Telle était la théorie de Clarendon et il n'en changea point; mais son honnêteté et son bon sens ne lui permirent pas d'y conformer exclusivement sa pratique. Chaque jour il se heurtait contre un pays nouveau; chaque jour la nécessité de ménager les hommes lui imposait celle de transiger avec les choses. Il adoptait, en principe, la plupart des préjugés et des prétentions de l'ancien parti royaliste; mais, arrivé en présence des faits, il voyait ce qu'il n'avait pas prévu, et soutenait ce qu'il s'était promis d'extirper; et le premier _ministre de Charles II, rentré avec son maître après quinze ans d'absence, fut bientôt le protecteur des intérêts révolutionnaires, l'adversaire le plus détesté de la cour et des Cavaliers.
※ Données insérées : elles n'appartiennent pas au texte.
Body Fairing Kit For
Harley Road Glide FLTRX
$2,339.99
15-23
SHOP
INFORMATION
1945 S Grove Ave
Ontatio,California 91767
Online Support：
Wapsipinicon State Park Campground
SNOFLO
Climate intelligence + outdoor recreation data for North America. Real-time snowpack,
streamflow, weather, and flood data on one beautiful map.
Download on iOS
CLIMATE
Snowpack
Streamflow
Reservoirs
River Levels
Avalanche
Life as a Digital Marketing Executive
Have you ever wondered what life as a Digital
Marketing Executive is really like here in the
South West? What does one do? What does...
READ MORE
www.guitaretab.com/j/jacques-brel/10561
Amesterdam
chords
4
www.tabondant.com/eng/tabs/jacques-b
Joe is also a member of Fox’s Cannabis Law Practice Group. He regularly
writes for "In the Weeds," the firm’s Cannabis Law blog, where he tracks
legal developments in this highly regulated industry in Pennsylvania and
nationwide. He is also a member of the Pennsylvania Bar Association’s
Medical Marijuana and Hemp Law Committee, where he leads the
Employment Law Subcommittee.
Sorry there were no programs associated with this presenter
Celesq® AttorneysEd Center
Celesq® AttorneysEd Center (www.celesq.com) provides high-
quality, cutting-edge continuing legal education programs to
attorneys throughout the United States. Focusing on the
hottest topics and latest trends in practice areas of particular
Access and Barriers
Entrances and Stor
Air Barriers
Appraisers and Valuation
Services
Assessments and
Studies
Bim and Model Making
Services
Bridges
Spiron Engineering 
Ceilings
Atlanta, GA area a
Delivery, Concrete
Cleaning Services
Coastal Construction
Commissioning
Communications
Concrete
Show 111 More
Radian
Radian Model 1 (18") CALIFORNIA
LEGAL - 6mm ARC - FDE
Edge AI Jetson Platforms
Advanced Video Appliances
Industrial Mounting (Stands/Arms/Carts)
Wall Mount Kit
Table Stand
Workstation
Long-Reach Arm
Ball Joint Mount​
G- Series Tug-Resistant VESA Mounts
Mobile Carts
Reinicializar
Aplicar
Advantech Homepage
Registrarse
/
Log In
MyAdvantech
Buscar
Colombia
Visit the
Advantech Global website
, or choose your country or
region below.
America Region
Cette situation, qui fit le tourment et la chute de Clarendon, a fait depuis sa gloire. Il la soutint avec habileté et courage. Souvent absurde et inique dans ses rapports avec le parti national, il fut, contre son propre parti, éclairé, ferme, vertueux même. Censeur sévère des mœurs corrompues de Charles II, franchement protestant, malgré sa haine pour les Presbytériens, dans une cour impie ou secrètement catholique, grave et probe au milieu de courtisans avides et frivoles, attaché aux anciennes lois du pays, tout en détestant le nouvel esprit de liberté, modéré par raison, quoique son humeur fût âpre et peut-être même vindicative, il s'opposa constamment à ce débordement de désordres, à cette tyrannie insouciante et capricieuse, où le gouvernement de l'Angleterre à cette époque était sans cesse poussé par les vices du roi et les passions des Cavaliers. Émigré, le grand chancelier ne dompta point le mauvais génie de la Restauration et n'en conçuter pas même la pensée; vieil Anglais, il dirigea, contre la mauvaise nature de son parti, tout ce qu'il avait de pouvoir, d'habileté et de vertu.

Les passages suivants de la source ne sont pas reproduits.